Managing the Impact of Coronavirus on infrastructure PPPs

The novel coronavirus pandemic and the 40-day lockdown presents a great opportunity to induce clarity into the force majeure clause in public private partnerships (PPPs) in infrastructure.

How are private developers in typical PPP infrastructure projects affected currently?.

In general, the disruption in construction work and operations of ready infrastructure projects along with mass exodus of migrant labour will prolong the rebound to steady state by a few more months, with the lockdown extended to May 3, 2020.

Illustratively, an operational build-operate-transfer (BOT) road project will now be facing:

1. Material loss of traffic volume, and then low traffic after the lockdown, hurting cash flows

2. Hit to maintenance activities, which will attract penalties for projects not adhering to performance-based output parameters specified in the concession agreements

3. Negative impact on project cash flows, even if moratorium on principal and interest servicing during the lockdown is opted for by the developer, as the interest accrues, thereby impacting project economics even if the concession period is extended

4. Increased financial stress if a developer has issued bonds, as the Reserve Bank of India’s measures do not allow moratorium for outstanding bond exposures

5. Change in volume and composition of traffic after lockdown, depending on extent of impact on the economy on specific road stretches, impacting project economics

In addition, BOT (annuity) toll road projects may face delays in receipts as routine/periodic maintenance activities are affected by shortage of manpower for carrying out the upkeep of these assets.

And under-construction projects will experience time and cost overruns, which will need additional debt and equity funding.

For other infrastructure sectors (such as airports), continued lockdown or delay in normalcy will impact balance sheets sans regulatory support.

What does force majeure include?

In concession agreements, force majeure is about unforeseen circumstances beyond reasonable control of the parties involved.

Compensation in the case of Covid-19 pandemic could be determined by the duration and after-effects of the lockdown such as: supply chain issues, restrictions on movement of freight and people, depressed investor sentiment, and gradual return of labour to work in construction projects.

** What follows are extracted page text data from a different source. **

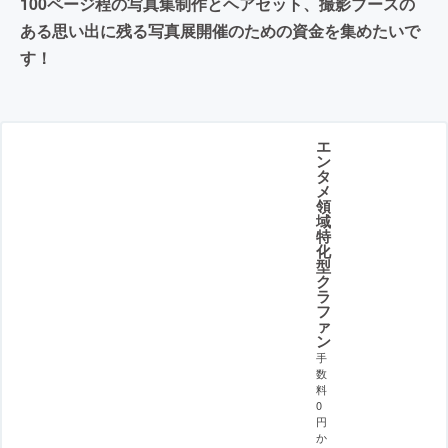
100ページ程の写真集制作とヘアセット、撮影ブースの
ある思い出に残る写真展開催のための資金を集めたいで
す！
エ
ン
タ
メ
領
域
特
化
型
ク
ラ
フ
ァ
ン
手
数
料
0
円
か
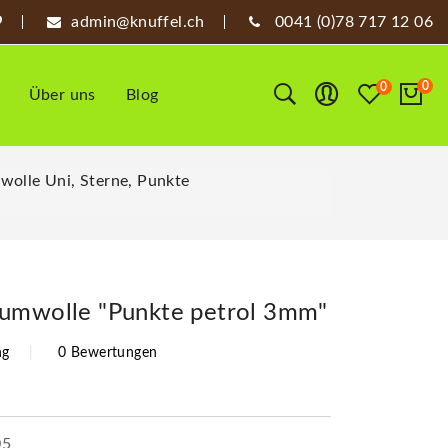
admin@knuffel.ch
0041 (0)78 717 12 06
0
0
Über uns
Blog
wolle Uni, Sterne, Punkte
aumwolle "Punkte petrol 3mm"
ng
0 Bewertungen
05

Private developers can also claim relief under ‘change-in-law’ provision of the concession agreement, in the event that a governmental order or change in applicable law makes the contract performance unfeasible or impossible. Covid-19 has resulted in numerous governmental laws, orders, etc., which may impact contract performance, thus necessitating additional relief under such clause.

But the track record on settling this is far from satisfactory. Two steps are essential to change the paradigm:

1. Standardise force majeure clauses in PPP contracts

Central and state authorities interpret force majeure events in terms of definition and impact inconsistently. Therefore, standardising provisions in PPP contracts will help attract equity investors and lenders. Moreover, they need to clearly define processes that the balance interests and rights of all stakeholders.

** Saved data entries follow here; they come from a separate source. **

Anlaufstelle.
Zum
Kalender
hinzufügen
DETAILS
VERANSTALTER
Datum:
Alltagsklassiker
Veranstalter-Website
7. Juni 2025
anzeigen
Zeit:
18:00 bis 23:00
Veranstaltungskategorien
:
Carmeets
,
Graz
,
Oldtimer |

Such clauses must do four things:

1. Spell out the circumstances under which private parties are granted relief

2. Define the process to be followed for timely invocation of the clause by parties by notifying the counterparty of the event’s occurrence and explaining its direct impact on contract performance

3. Define cost components such as debt servicing and operations and maintenance expenditure that private developers incur during this period that the authority will compensate and,

4. Set a predefined time limit of say, 6-12 months on a prolonged force majeure situation, after which the parties may mutually terminate the contract.

Issues relating to the post-force majeure period also needs to be factored into the clause, as the effects may continue long after the event is over.

Appoint a commission to assess lockdown impact

To be sure, the pandemic will have a prolonged impact. For example, in toll roads, traffic will remain thin much beyond the lockdown, especially on trunk routes. This will not only impact traffic at key originating points but will also feeder traffic into other regions, thus prolonging the ramp-up period to reach pre-lockdown levels of toll revenue.

Robust mathematical tools could be deployed to assess the indirect macroeconomic effects of the pandemic, which has both supply and demand-side repercussions. This should ideally be done by sector specific regulators, or in their absence, by a commission appointed to develop an effective response.

This will help define the duration of economic damage and financial support needed.

Force majeure provisions and responses are central to driving equitable risk-sharing between the public contracting authority and the private developer.

While it is reasonable for the public authority to be concerned with continuity in the provision of public service rather than terminating the PPP arrangement, spelling out provisions in the contract to set the boundaries of negotiation when such events occur is equally important.